For cysts located in the pancreatic body or tail, the most appropriate approach is a spleen-preserving distal pancreatectomy,16 as was performed in our case. Khoury et al.17 concluded that the laparoscopic approach to uncomplicated hydatid cysts of the liver was a safe, effective option with favorable long-term results.

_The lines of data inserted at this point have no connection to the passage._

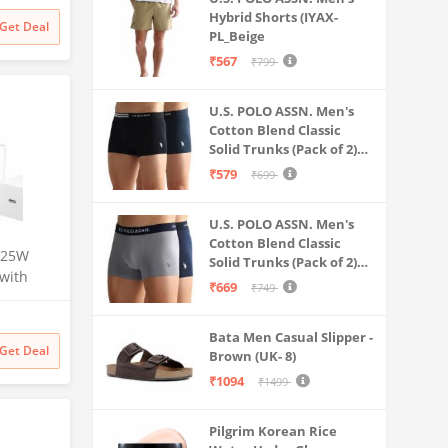
Battery
Hybrid Shorts (IYAX-
Get Deal
PL_Beige
₹567
₹799
U.S. POLO ASSN. Men's
Cotton Blend Classic
Solid Trunks (Pack of 2)
(OET06-P2_Navy-Black
₹579
₹699
U.S. POLO ASSN. Men's
Cotton Blend Classic
 25W
Solid Trunks (Pack of 2)
 with
(OET11-NB0-P2_Navy-
₹669
₹749
-C
Weathervane
S24
Bata Men Casual Slipper -
/S22/S21,
Get Deal
Brown (UK- 8)
Z
Charging
₹1094
₹1499
Pilgrim Korean Rice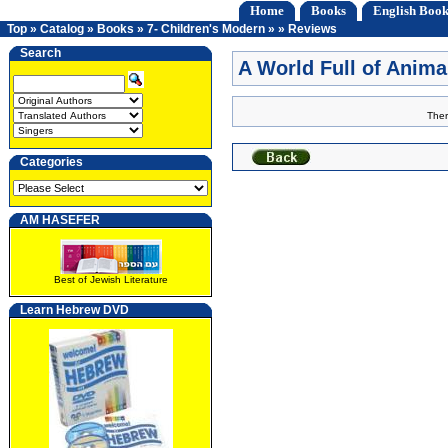
Home
Books
English Book
Top
»
Catalog
»
Books
»
7- Children's Modern
»
»
Reviews
Search
A World Full of Anim
Ther
Categories
AM HASEFER
Best of Jewish Literature
Learn Hebrew DVD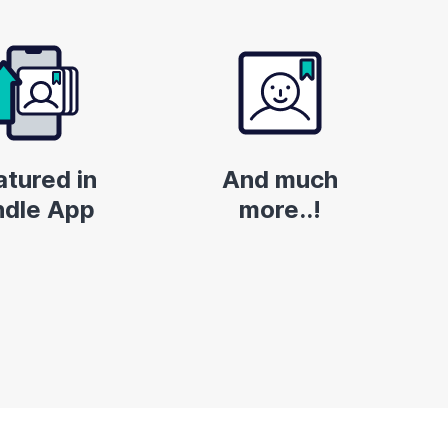
atured in
And much
ndle App
more..!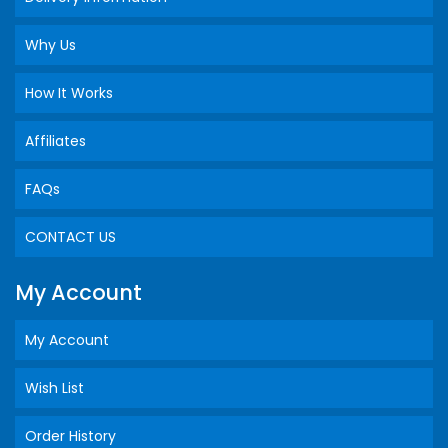
Why Us
How It Works
Affiliates
FAQs
CONTACT US
My Account
My Account
Wish List
Order History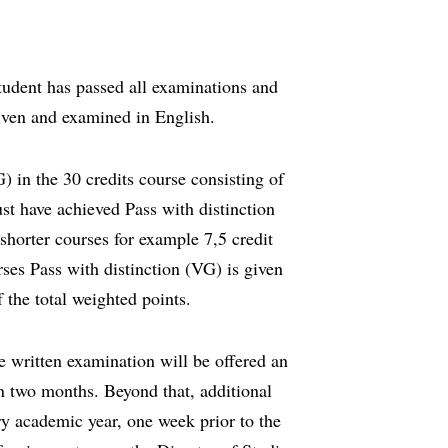
udent has passed all examinations and
iven and examined in English.
) in the 30 credits course consisting of
st have achieved Pass with distinction
 shorter courses for example 7,5 credit
rses Pass with distinction (VG) is given
 the total weighted points.
e written examination will be offered an
in two months. Beyond that, additional
ry academic year, one week prior to the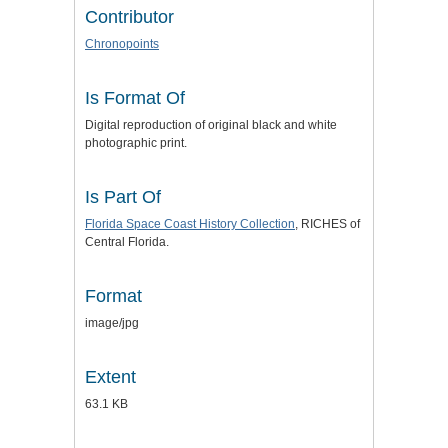
Contributor
Chronopoints
Is Format Of
Digital reproduction of original black and white
photographic print.
Is Part Of
Florida Space Coast History Collection
, RICHES of
Central Florida.
Format
image/jpg
Extent
63.1 KB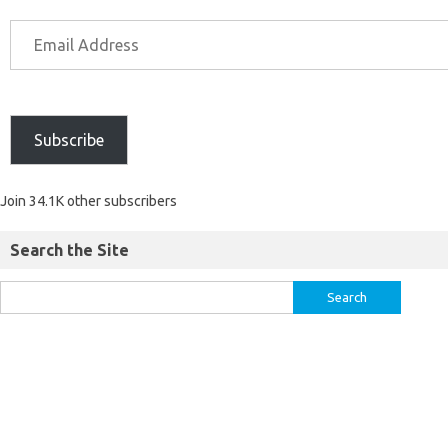
Subscribe
Join 34.1K other subscribers
Search the Site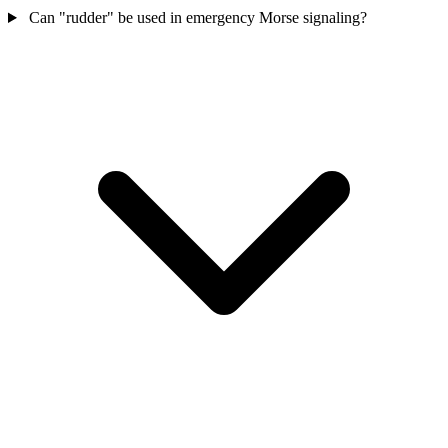
Can "rudder" be used in emergency Morse signaling?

Although there are many articles about laparoscopic excision of hydatid cysts in other organs, there are only a few case reports describing this approach in pancreatic disease with overall satisfactory results and no complications being reported (Table 1). Agrawal and Parag18 described a five-year-old female patient who was initially diagnosed with a choledochal cyst and who was taken for a laparoscopic cyst excision. On laparoscopy, the cystic lesion was found to originate from the pancreatic head. An aspirated fluid sample from the cyst turned up clear. This finding indicated the presence of a hydatid cyst, and after conversion to laparotomy, cyst enucleation was performed. Another report by Suryawanshi et al.19 described a 20-year-old male patient with hydatid cyst of the head of the pancreas that was diagnosed preoperatively. An uneventful laparoscopic cyst evacuation and omentoplasty was performed. Recently, Boubbou et al.20 described a 38-year- old man who presented with jaundice, abdominal pain, and an epigastric mass that was diagnosed preoperatively as a hydatid cyst. The patient was treated using a minimally invasive approach in which drainage and cystgastrostomy was performed laparoscopically.
Pancreatic hydatid cyst is extremely rare. The main therapeutic option is still open surgical laparotomy. However, we believe that a minimally invasive approach is appropriate for the treatment of pancreatic hydatid cyst if a full and accurate preoperative workup and diagnosis is made, and the operating surgeon is experienced in laparoscopic technique.